Atchison County farmers reported 55,971 prevented-planting acres to USDA’s Farm Service Agency. This represents 18% of the county’s cropland. Holt County farmers reported about 60,000 prevented-planting acres. Overall, Missouri ranked fourth in the nation in prevented-planting acres, according to FSA.
At the peak of flooding, water covered 85,000 acres in Atchison County. Crawford estimates about 30,000 of those acres are still underwater. “It has been and will continue to be a long process,” he says.
Damage appears to be worse and longer-lasting compared to previous floods, says MU Extension agronomist Wayne Flanary. Sand and debris need to be removed before planting can begin next year.
Flanary offers moral support for now, but his real work begins when farmers seek research-based guidance on nutrient management and crop management. Likely topics include fallow field syndrome, soybean inoculants and tilling methods.
In 2011, the National Oceanic and Atmospheric Administration was able to alert residents two weeks ahead of flooding. Flanary says area property owners received one day’s notice this year when levees broke and water gushed.
Emergency officials ordered the town’s 250 residents to evacuate after May rains. “It went into Craig like it was going for lunch,” Heitman says.
Farmers scrambled to move livestock and equipment to higher ground. They hauled grain stored in bins as fast as they could find trucks and laborers.
Some farmers, like brothers David and Eddie Drewes, had to choose between saving livestock or machinery. Their sons moved animals through mud to higher ground while the dads made makeshift levees and piled sandbags around grain bins. On March 16, as floodwaters rose, David had to evacuate the family to safety on a sprayer.

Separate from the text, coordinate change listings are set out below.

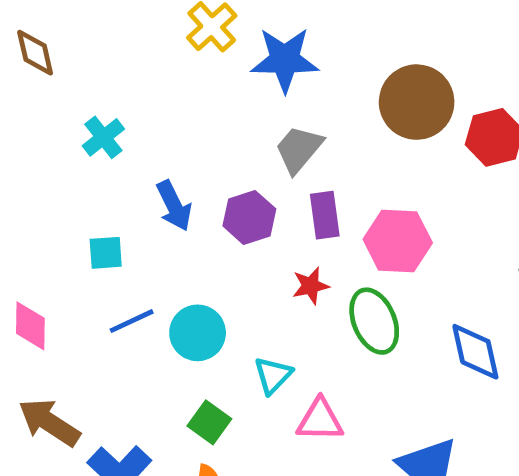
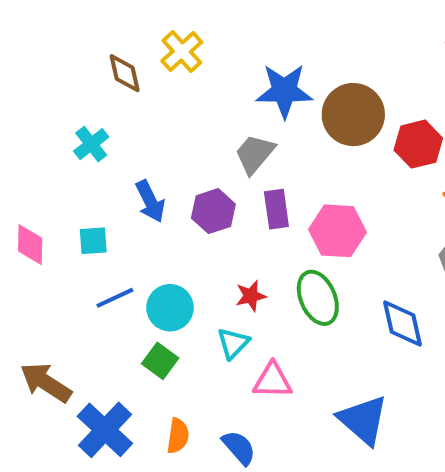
brown diamond: (35, 53) -> (125, 73), moved
blue star: (285, 60) -> (284, 91), moved
red star: (311, 286) -> (251, 296), moved
pink diamond: (30, 326) -> (30, 245), moved
green square: (209, 422) -> (160, 361), moved

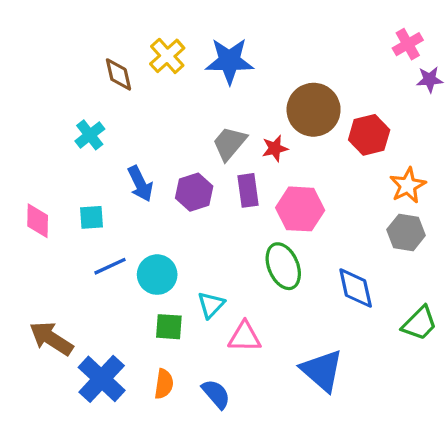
blue star: (284, 91) -> (229, 61), moved
red star: (251, 296) -> (275, 148), moved
green square: (160, 361) -> (169, 327), moved, turned -32

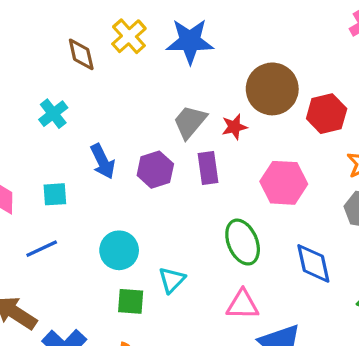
pink hexagon: (300, 209) -> (284, 183), moved
blue line: (110, 266) -> (42, 249), moved
pink triangle: (245, 337) -> (243, 305), moved

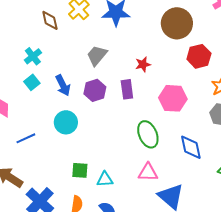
brown circle: (272, 89) -> (177, 23), moved
gray trapezoid: (190, 122) -> (97, 55), moved
cyan square: (55, 194) -> (32, 82), moved, turned -35
cyan circle: (119, 250) -> (66, 122), moved
cyan triangle: (172, 280) -> (105, 179), moved, turned 42

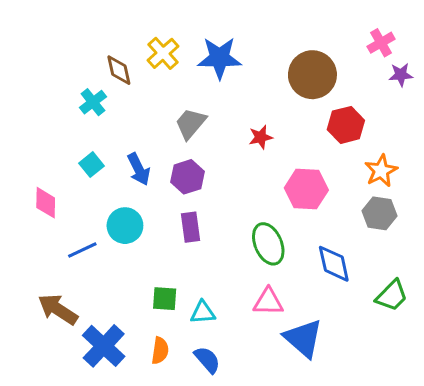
cyan cross: (33, 56) -> (93, 102), moved
purple rectangle: (127, 89) -> (191, 227), moved
cyan circle: (66, 122) -> (125, 226), moved

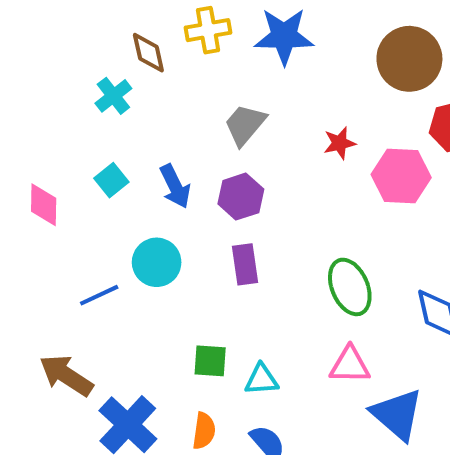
yellow cross: (163, 53) -> (208, 30), turned 32
pink hexagon: (306, 189) -> (401, 176), moved
pink diamond: (46, 203) -> (44, 205), moved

A neighbor of the Drewes, Welton Haer, a Korean War veteran, stayed in a local motel to avoid entrapment. He moved back when he thought it was safe. Floodwaters from early October rains then surrounded his home.
Heitman’s land lies in Holt County where the Mill Creek and Big Tarkio levees broke. Mill Creek and the Big Tarkio River are Missouri River tributaries. The Mill Creek breach was 81 feet deep; the one at Big Tarkio was 51 feet. The scour hole was nearly 28 acres.
In Holt County, a mishmash of 17 individual levee districts makes securing funds for repairs complicated and time-consuming.
The Federal Emergency Management Agency, the Army Corps of Engineers, the state of Missouri and the USDA Natural Resources Conservation Service all work to repair levees.
“We're trying to dance with four different agencies,” Heitman said. “All these agencies have their own requirements and parameters, and we're trying to coordinate those to build a secure system against the river.”
Repairs mean protection as well as relief from high crop insurance rates.
“Earthen levees are not built to withstand three months of water,” he said. Even after temporary repairs, seep waters strip nitrogen from the soil.
A nonstop caravan of trucks hauls rocks to fortify levees, railroad embankments and roads. The town bustles with construction workers while farmers reluctantly sit idle at the coffee shop and wait for next year.
Once a hot topic, the flood rarely gets mentioned, Heitman says. “It’s the 800-pound gorilla in the room that no one wants to talk about.”
Until floodwaters recede, the full extent of Mother Nature’s damage will remain unknown. It is a game of wait-and-see for resilient farmers with a can-do spirit.
“The frustration is that people want to do something,” Heitman says. “You can’t do anything. You just wait and get out of the way. Things work out. They always have.”